==== Available records
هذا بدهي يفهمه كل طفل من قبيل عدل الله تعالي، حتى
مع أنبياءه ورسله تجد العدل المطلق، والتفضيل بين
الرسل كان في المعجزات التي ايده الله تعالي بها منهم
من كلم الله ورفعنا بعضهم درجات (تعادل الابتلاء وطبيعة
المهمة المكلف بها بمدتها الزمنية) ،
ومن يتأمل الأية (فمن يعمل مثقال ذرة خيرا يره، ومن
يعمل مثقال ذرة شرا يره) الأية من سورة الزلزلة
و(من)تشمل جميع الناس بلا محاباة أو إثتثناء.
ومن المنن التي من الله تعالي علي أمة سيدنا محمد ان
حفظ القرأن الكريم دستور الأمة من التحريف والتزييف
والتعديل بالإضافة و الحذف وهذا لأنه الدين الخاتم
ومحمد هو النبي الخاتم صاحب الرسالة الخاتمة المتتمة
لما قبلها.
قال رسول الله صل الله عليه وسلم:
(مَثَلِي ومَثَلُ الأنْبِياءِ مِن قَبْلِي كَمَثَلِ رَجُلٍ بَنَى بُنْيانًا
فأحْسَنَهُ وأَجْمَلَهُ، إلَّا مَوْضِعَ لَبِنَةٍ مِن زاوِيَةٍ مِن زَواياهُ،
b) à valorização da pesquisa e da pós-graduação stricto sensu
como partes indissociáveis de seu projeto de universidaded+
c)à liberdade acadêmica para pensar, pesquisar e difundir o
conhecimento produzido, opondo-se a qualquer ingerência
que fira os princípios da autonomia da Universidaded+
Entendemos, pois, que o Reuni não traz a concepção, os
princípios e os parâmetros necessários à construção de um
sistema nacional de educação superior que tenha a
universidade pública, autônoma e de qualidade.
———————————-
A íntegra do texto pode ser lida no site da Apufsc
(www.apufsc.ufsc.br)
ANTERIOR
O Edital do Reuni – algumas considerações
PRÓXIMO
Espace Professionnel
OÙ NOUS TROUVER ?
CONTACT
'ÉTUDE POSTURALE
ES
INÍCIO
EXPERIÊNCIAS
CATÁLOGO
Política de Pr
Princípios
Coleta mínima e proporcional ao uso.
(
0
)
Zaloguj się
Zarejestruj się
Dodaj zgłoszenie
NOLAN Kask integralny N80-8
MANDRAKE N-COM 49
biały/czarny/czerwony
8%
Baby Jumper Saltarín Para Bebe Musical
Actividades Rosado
========
**Your task**
Your output must contain exactly the lines from the one containing "Zarejestruj się" to the final line of the data above, and no other text.

**Solution below**
Zarejestruj się
Dodaj zgłoszenie
NOLAN Kask integralny N80-8
MANDRAKE N-COM 49
biały/czarny/czerwony
8%
Baby Jumper Saltarín Para Bebe Musical
Actividades Rosado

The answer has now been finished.